Segment Start: DATA RECORDS

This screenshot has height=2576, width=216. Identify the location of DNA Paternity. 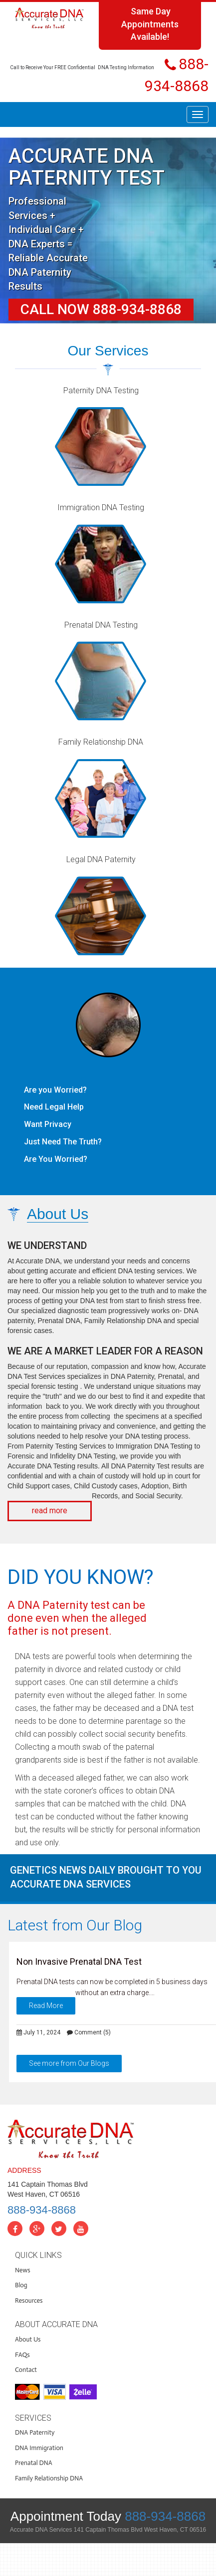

Segment End: DATA RECORDS
Segment Start: DATA RECORDS

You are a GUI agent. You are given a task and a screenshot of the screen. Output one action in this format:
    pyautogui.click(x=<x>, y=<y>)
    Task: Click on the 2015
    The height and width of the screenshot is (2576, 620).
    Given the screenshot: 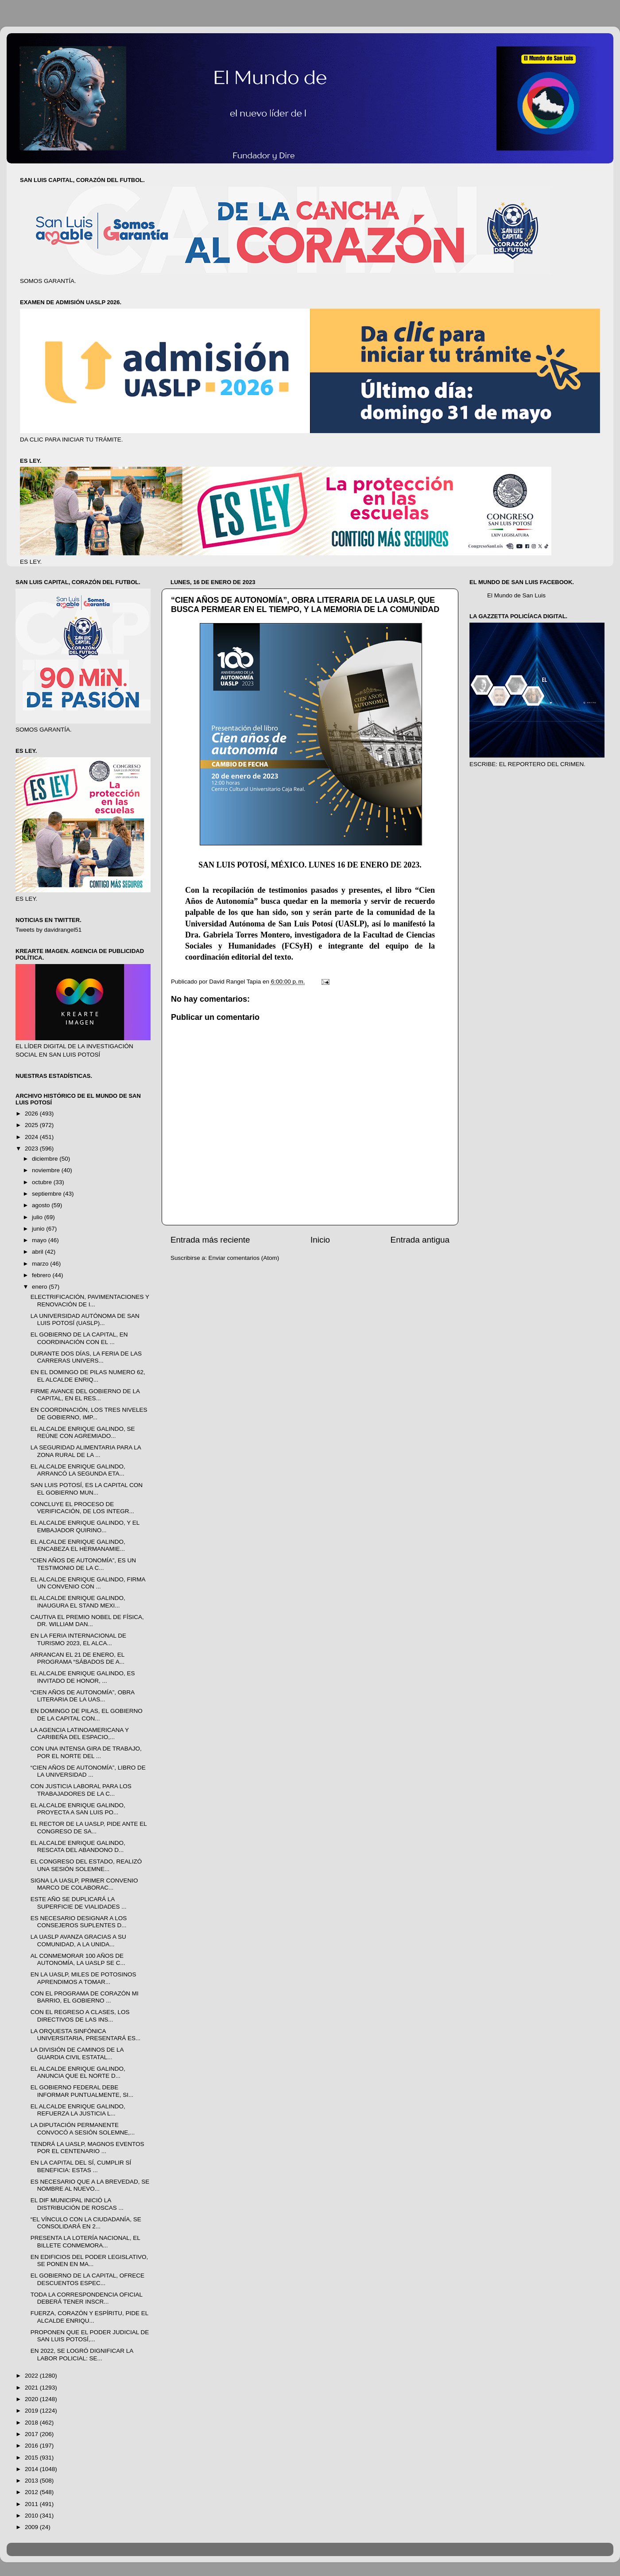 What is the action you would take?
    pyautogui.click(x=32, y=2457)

Segment End: DATA RECORDS

- [WORK ITEM]:
All lines in the data above from the one with "You are a GUI" through the one with "The height and" must be repeated exactly, and no others.

- [ANSWER BOX]:
You are a GUI agent. You are given a task and a screenshot of the screen. Output one action in this format:
    pyautogui.click(x=<x>, y=<y>)
    Task: Click on the 2015
    The height and width of the screenshot is (2576, 620).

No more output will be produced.